A língua de Luís de Camões

A canção "Língua", de Caetano Veloso, começa assim: "Gosto de sentir a minha língua roçar a língua de Luís de Camões". A composição, porém, talvez venha a perder uma parte de seu significado em decorrência da reforma ortográfica que pode vir a ser implantada em 2008.
O projeto (estudado desde 1990) tem por objetivo unificar a escrita no Brasil, em Portugal e na África lusófona e, assim, aproximar as culturas dessas populações. A justificativa me causa estranheza, porque as ricas diferenças na língua portuguesa nunca nos impediram de ler os portugueses Fernando Pessoa e José Saramago, e nem os jogadores da seleção lusitana de futebol de compreender o Felipão. De qualquer forma, a língua de Caetano não vai mais roçar a língua de Camões, se esse acordo vingar, porque elas serão, oficialmente, uma só.
Para nós, as mudanças seriam a volta das letras "k", "w" e "y" ao alfabeto oficial (os Washingtons, as Kellys e os Nakamura agradecem) e uma série de novas regras para o uso de alguns sinais. O trema, o hífen, os acentos diferenciais e os acentos em ditongos abertos praticamente desapareceriam.
Resultado: "lingüiça" vira "linguiça", "contra-regra" se torna o esquisito "contrarregra" e "idéia" será "ideia". Eu e meus colegas psicólogos teríamos que nos acostumar a ler sobre personalidade "antissocial", e não anti-social. E imagino qual não seria o vestibulando ou o candidato num concurso público que não se preocuparia em, de uma hora para outra, não saber se o certo é "enjôo" ou "enjoo".
Em Portugal, a maior alteração seria o extermínio do "c" mudo, transformando um "facto" num "fato".
A questão da reforma ortográfica nos lembra o quanto é fácil ver a língua portuguesa apenas como um código cheio de regras. A gramática, ao cumprir com sua necessária função de proteger a língua oficial, ajuda milhares de estudantes a criar uma relação fria com o idioma. A literatura é capaz de salvar essa relação em alguns casos, mas num país com tão poucos leitores, essa tarefa sempre resulta incompleta.

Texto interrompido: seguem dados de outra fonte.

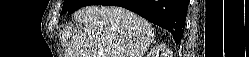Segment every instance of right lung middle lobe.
Here are the masks:
<instances>
[{"label": "right lung middle lobe", "instance_id": "obj_1", "mask_svg": "<svg viewBox=\"0 0 249 57\" xmlns=\"http://www.w3.org/2000/svg\"><path fill=\"white\" fill-rule=\"evenodd\" d=\"M95 3L96 0H64L62 12L60 13V15L64 13L71 14L81 7L95 5Z\"/></svg>", "mask_w": 249, "mask_h": 57}]
</instances>
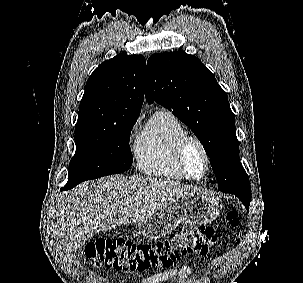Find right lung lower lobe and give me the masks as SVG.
<instances>
[{
	"instance_id": "right-lung-lower-lobe-1",
	"label": "right lung lower lobe",
	"mask_w": 303,
	"mask_h": 283,
	"mask_svg": "<svg viewBox=\"0 0 303 283\" xmlns=\"http://www.w3.org/2000/svg\"><path fill=\"white\" fill-rule=\"evenodd\" d=\"M63 189H66V190H67L68 188H67V187H65V188H63Z\"/></svg>"
}]
</instances>
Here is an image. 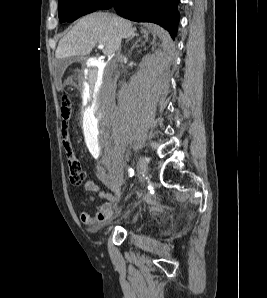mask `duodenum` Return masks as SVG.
Returning a JSON list of instances; mask_svg holds the SVG:
<instances>
[{"label":"duodenum","mask_w":267,"mask_h":298,"mask_svg":"<svg viewBox=\"0 0 267 298\" xmlns=\"http://www.w3.org/2000/svg\"><path fill=\"white\" fill-rule=\"evenodd\" d=\"M85 80H89L88 84H83V89H94V87H101V82L94 80V75H85Z\"/></svg>","instance_id":"410a0bca"}]
</instances>
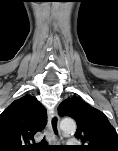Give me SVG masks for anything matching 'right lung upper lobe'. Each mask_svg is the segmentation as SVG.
I'll use <instances>...</instances> for the list:
<instances>
[{"label": "right lung upper lobe", "mask_w": 118, "mask_h": 151, "mask_svg": "<svg viewBox=\"0 0 118 151\" xmlns=\"http://www.w3.org/2000/svg\"><path fill=\"white\" fill-rule=\"evenodd\" d=\"M47 123V112L33 96L13 101L0 115V151H26L37 132Z\"/></svg>", "instance_id": "1"}]
</instances>
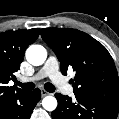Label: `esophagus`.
Returning <instances> with one entry per match:
<instances>
[{
    "mask_svg": "<svg viewBox=\"0 0 119 119\" xmlns=\"http://www.w3.org/2000/svg\"><path fill=\"white\" fill-rule=\"evenodd\" d=\"M50 93L45 91L44 89H41V95L42 97L49 95Z\"/></svg>",
    "mask_w": 119,
    "mask_h": 119,
    "instance_id": "esophagus-1",
    "label": "esophagus"
}]
</instances>
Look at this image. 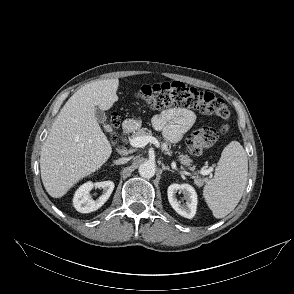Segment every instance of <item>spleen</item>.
Listing matches in <instances>:
<instances>
[{
	"mask_svg": "<svg viewBox=\"0 0 294 294\" xmlns=\"http://www.w3.org/2000/svg\"><path fill=\"white\" fill-rule=\"evenodd\" d=\"M247 174V154L239 142L232 141L221 154L214 178L203 189L214 217L223 218L235 209L246 187Z\"/></svg>",
	"mask_w": 294,
	"mask_h": 294,
	"instance_id": "obj_1",
	"label": "spleen"
}]
</instances>
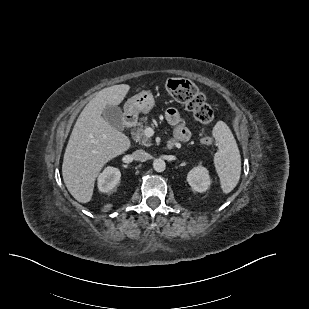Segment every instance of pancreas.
Segmentation results:
<instances>
[{
    "label": "pancreas",
    "mask_w": 309,
    "mask_h": 309,
    "mask_svg": "<svg viewBox=\"0 0 309 309\" xmlns=\"http://www.w3.org/2000/svg\"><path fill=\"white\" fill-rule=\"evenodd\" d=\"M148 127L146 118H142L141 122L138 123V127L133 129L131 134L133 139L141 144L142 146H151V140L145 135V129Z\"/></svg>",
    "instance_id": "pancreas-1"
}]
</instances>
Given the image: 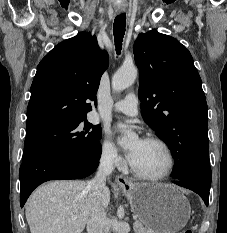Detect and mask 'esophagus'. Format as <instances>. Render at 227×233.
Returning a JSON list of instances; mask_svg holds the SVG:
<instances>
[{"instance_id":"34e87169","label":"esophagus","mask_w":227,"mask_h":233,"mask_svg":"<svg viewBox=\"0 0 227 233\" xmlns=\"http://www.w3.org/2000/svg\"><path fill=\"white\" fill-rule=\"evenodd\" d=\"M118 13H122L123 10H117ZM116 184L120 187H127L130 186V182L125 179L123 176L119 175L116 177Z\"/></svg>"}]
</instances>
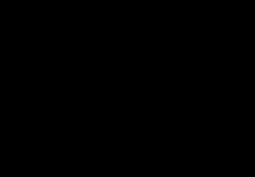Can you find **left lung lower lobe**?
<instances>
[{
	"label": "left lung lower lobe",
	"mask_w": 255,
	"mask_h": 177,
	"mask_svg": "<svg viewBox=\"0 0 255 177\" xmlns=\"http://www.w3.org/2000/svg\"><path fill=\"white\" fill-rule=\"evenodd\" d=\"M157 107L162 113L159 121L161 122V126L157 129V133L160 135H170L174 129V124L177 118L181 115L182 110L178 108V106L165 103L158 102ZM148 125L146 124V127Z\"/></svg>",
	"instance_id": "left-lung-lower-lobe-1"
}]
</instances>
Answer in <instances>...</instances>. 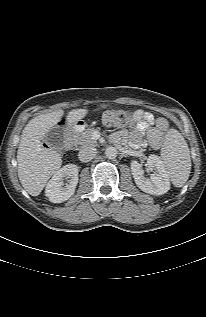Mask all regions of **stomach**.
<instances>
[{
  "label": "stomach",
  "mask_w": 206,
  "mask_h": 317,
  "mask_svg": "<svg viewBox=\"0 0 206 317\" xmlns=\"http://www.w3.org/2000/svg\"><path fill=\"white\" fill-rule=\"evenodd\" d=\"M80 124L81 126H85L84 122L83 121H80Z\"/></svg>",
  "instance_id": "0dacf381"
}]
</instances>
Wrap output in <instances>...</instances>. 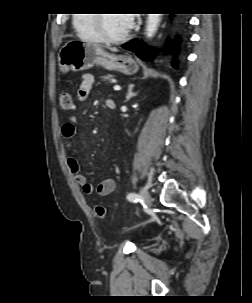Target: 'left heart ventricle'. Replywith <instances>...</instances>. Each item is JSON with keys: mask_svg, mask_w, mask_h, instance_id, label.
Wrapping results in <instances>:
<instances>
[{"mask_svg": "<svg viewBox=\"0 0 252 303\" xmlns=\"http://www.w3.org/2000/svg\"><path fill=\"white\" fill-rule=\"evenodd\" d=\"M104 18V29L111 36H120L129 28L124 14L110 13Z\"/></svg>", "mask_w": 252, "mask_h": 303, "instance_id": "b2bd125f", "label": "left heart ventricle"}]
</instances>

Na verdade, a língua é mais que um sistema de regras e signos convencionados. A linguagem é um dos recursos mais nobres do psiquismo. É só transformando uma experiência em palavras que podemos pensar sobre ela. Posso gritar de dor, mas se eu não transformar esse grito em algo inteligível, não saberei informar o que dói, onde dói e como dói. Também não poderei pensar sobre a dor (o que, no caso de uma dor psicológica, seria um desastre). Ou seja, a linguagem ajuda a mente a operar nas realidades física e psíquica.
Quando você sonha à noite e, de manhã, conta o sonho para algum amigo ou para seu analista, o relato já não traduz diretamente o que foi sonhado. No nível instintivo da mente, de onde os sonhos vêm, não há palavras: apenas imagens e pulsões. Só acordado é que o sujeito faz uma elaboração da vivência onírica, a partir da qual surgem palavras. Decodificar em palavras uma vivência mental é transformá-la em algo pensável: "sonhei com isto".
A mente não liga nem um pouco para as regras da língua. O processo de simbolização subjacente à linguagem independe das normas do código escrito, de modo que a reforma ortográfica não afetaria um só milímetro o jeito de nossa mente "conversar" conosco. Porém, se invertermos o raciocínio, veremos que é a plasticidade de nossa mente no uso da palavra (e de sua imagem fonética) que torna a língua viva, mutante e criativa. Somos nós que a transformamos no que ela é (naturalmente, e não por acordos), de modo que essa reforma soa como um bruto artificialismo estrangeiro.
Identidades se criam na separação, nunca na fusão. Assim, podemos ser, sem problemas, poliglotas na mesma língua e, como canta Caetano, gostar "do Pessoa na pessoa e da rosa no Rosa".